One of the measures of the PPACA the plaintiffs are litigating is expansion of eligibility for Medicaid. The federal government will pay the total of increased Medicaid costs through 2016, and after that 90 percent. States are allowed to opt out of the Medicaid program. However, the plaintiffs say that Medicaid has become so "customary and necessary" for state citizens that the states are realistically unable to opt out. Therefore, the PPACA is in effect forcing states to accept the resulting expenses of Medicaid that the federal government does not cover. The plaintiffs say this measure thus violates the Tenth Amendment to the U.S. Constitution, which holds that powers not given to the federal government are reserved for states.

However, the DOJ responds that no previous court decision has ever invalidated a federal law imposing conditions on funding given to states. To do so would stop Congress from being able to amend statutes, and would allow states to take federal funding but ignore terms under which the funding is given. Congress is allowed to impose conditions upon funding to states, so long as the conditions meet constitutional requirements. The DOJ argues that the particular spending conditions in the PPACA meet those requirements.

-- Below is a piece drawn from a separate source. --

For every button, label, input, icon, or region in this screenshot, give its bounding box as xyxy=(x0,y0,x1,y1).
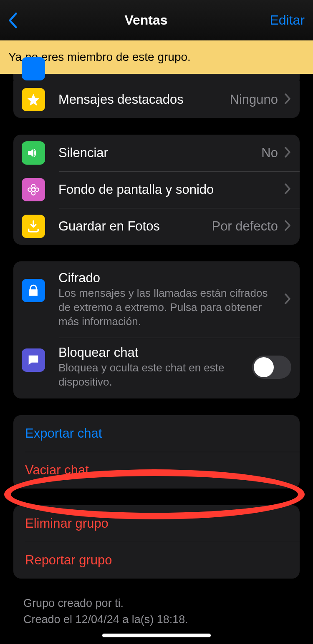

The states also claim that the establishment of exchanges for citizens to obtain health insurance violates the Tenth Amendment because even if a state opts out of the exchange, the federal government will create and administer the exchange. In doing so, the federal government would then be curtailing the states' power in insurance regulation. States are therefore coerced into setting up the exchanges. The DOJ's response argues that prior court decisions have established Congressional authority to pre-empt state regulatory laws when the laws are in conflict with federal law, as would be the case with the PPACA.

AG McCollum responded to the motion to dismiss, saying in a press release that he felt the state challenge will still succeed. "...the federal government is threatening our state sovereignty with this unprecedented expansion of federal powers and commandeering of state resources. This is not acceptable, and we will pursue this litigation as far as necessary to obtain relief for our citizens and our states."